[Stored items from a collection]
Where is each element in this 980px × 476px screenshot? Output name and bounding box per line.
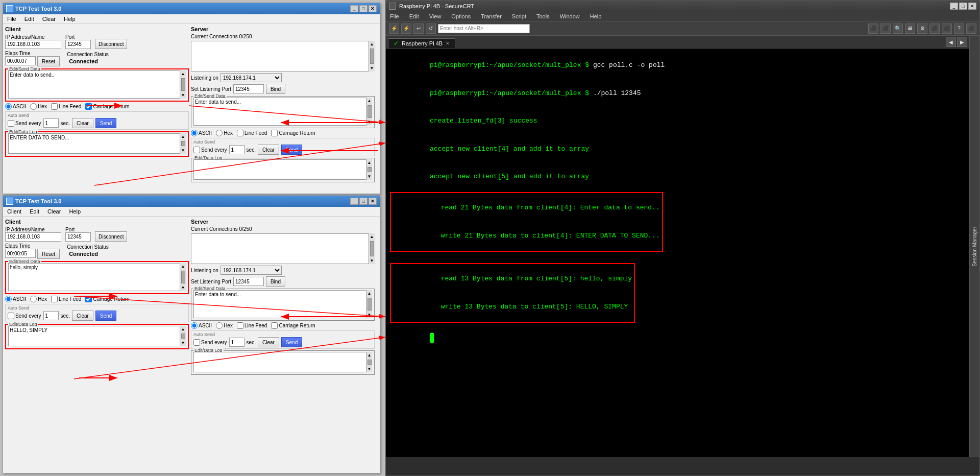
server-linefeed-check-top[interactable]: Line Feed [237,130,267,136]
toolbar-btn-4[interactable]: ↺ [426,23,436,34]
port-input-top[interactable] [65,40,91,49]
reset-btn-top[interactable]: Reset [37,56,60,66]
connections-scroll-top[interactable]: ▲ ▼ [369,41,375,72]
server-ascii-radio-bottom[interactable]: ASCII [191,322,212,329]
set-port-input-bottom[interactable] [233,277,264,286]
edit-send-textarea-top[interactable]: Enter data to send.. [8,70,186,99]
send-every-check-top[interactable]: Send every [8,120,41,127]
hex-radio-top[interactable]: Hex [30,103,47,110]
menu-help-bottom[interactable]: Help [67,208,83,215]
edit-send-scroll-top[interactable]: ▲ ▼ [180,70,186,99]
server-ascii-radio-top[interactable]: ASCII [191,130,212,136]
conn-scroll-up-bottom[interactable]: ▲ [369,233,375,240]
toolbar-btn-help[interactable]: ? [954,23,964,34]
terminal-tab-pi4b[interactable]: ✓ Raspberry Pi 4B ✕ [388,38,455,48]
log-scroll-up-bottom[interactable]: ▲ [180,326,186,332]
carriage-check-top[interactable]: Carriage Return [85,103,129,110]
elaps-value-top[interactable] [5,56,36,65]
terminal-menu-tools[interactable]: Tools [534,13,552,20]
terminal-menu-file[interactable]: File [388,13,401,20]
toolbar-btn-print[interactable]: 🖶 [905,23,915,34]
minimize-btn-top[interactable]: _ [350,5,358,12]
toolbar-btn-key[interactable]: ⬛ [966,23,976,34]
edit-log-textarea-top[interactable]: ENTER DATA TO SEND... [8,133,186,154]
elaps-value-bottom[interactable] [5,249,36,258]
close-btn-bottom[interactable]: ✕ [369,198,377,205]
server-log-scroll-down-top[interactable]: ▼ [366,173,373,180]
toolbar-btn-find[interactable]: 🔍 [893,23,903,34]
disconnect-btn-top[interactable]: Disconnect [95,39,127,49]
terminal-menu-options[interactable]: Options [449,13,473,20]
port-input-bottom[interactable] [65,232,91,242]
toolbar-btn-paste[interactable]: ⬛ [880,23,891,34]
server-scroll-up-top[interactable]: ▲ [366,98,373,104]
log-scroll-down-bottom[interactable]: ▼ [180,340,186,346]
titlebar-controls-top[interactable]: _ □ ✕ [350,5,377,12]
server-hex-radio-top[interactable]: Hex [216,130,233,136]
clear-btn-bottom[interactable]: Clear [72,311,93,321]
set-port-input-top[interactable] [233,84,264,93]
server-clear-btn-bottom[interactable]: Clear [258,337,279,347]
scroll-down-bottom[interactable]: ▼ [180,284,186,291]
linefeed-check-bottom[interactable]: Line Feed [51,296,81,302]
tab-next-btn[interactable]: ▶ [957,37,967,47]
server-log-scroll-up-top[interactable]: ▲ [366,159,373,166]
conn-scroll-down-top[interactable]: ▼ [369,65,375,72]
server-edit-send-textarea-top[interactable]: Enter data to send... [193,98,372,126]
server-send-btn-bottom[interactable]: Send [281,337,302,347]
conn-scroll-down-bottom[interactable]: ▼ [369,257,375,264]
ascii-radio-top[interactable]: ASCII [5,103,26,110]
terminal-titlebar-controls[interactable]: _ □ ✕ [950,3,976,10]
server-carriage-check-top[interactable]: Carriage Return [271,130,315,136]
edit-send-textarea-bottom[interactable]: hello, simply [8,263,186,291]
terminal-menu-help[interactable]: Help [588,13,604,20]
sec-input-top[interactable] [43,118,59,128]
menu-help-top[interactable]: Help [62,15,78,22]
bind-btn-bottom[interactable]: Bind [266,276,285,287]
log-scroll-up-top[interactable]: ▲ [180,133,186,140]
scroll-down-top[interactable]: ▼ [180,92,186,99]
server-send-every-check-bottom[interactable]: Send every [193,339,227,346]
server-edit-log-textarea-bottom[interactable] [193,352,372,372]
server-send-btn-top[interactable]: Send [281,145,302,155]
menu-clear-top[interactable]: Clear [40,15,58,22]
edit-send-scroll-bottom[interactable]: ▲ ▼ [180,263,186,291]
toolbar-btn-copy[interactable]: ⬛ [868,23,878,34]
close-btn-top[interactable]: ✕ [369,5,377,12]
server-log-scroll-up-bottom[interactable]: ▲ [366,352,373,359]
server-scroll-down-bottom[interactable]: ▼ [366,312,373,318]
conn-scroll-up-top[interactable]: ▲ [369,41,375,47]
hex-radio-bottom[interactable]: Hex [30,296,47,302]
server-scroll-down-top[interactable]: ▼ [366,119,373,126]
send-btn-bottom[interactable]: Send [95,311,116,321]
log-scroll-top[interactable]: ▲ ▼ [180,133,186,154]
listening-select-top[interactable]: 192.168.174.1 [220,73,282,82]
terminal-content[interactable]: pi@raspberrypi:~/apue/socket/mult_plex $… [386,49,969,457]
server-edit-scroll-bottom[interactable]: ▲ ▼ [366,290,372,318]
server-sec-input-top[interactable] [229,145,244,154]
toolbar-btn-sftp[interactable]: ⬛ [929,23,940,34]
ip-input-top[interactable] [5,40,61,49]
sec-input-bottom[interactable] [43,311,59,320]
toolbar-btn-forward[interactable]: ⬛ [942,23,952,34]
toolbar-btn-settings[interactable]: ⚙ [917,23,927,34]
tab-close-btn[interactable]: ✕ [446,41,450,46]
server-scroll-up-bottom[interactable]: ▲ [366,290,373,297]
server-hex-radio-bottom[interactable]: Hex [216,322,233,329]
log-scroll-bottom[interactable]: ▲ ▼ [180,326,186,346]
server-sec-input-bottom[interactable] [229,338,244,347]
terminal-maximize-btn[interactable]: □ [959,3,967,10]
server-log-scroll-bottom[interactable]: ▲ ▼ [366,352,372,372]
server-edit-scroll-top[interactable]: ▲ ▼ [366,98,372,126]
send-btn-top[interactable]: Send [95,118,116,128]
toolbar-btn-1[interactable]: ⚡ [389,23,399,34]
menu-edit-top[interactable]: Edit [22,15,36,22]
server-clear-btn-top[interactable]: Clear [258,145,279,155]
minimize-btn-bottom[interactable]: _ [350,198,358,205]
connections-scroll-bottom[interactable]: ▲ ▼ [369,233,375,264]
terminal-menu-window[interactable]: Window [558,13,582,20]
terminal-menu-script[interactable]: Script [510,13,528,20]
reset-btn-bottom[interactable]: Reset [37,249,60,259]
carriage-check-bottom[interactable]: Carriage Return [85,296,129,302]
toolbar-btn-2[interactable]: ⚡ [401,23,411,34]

■ **YOUR OBJECTIVE**:
For each line above that holds the string "Return", provide a copy of that line.

■ **PROBLEM SOLUTION**:
carriage-check-top[interactable]: Carriage Return [85,103,129,110]
server-carriage-check-top[interactable]: Carriage Return [271,130,315,136]
carriage-check-bottom[interactable]: Carriage Return [85,296,129,302]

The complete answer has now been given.